WORK REQUIRED: From the first line to the last, copy the listing exactly and omit the images.

EXTRACTED ENTRIES:
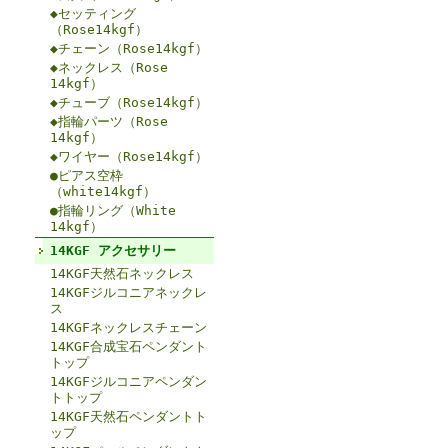
◆セッティング
（Rose14kgf）
◆チェーン（Rose14kgf）
◆ネックレス（Rose
14kgf）
◆チューブ（Rose14kgf）
◆指輪パーツ（Rose
14kgf）
◆ワイヤー（Rose14kgf）
●ピアス空枠
（white14kgf）
●指輪リング（White
14kgf）
14KGF アクセサリー
14KGF天然石ネックレス
14KGFジルコニアネックレ
ス
14KGFネックレスチェーン
14KGF合成宝石ペンダント
トップ
14KGFジルコニアペンダン
トトップ
14KGF天然石ペンダントト
ップ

RESPONSE:
◆セッティング
（Rose14kgf）
◆チェーン（Rose14kgf）
◆ネックレス（Rose
14kgf）
◆チューブ（Rose14kgf）
◆指輪パーツ（Rose
14kgf）
◆ワイヤー（Rose14kgf）
●ピアス空枠
（white14kgf）
●指輪リング（White
14kgf）
14KGF アクセサリー
14KGF天然石ネックレス
14KGFジルコニアネックレ
ス
14KGFネックレスチェーン
14KGF合成宝石ペンダント
トップ
14KGFジルコニアペンダン
トトップ
14KGF天然石ペンダントト
ップ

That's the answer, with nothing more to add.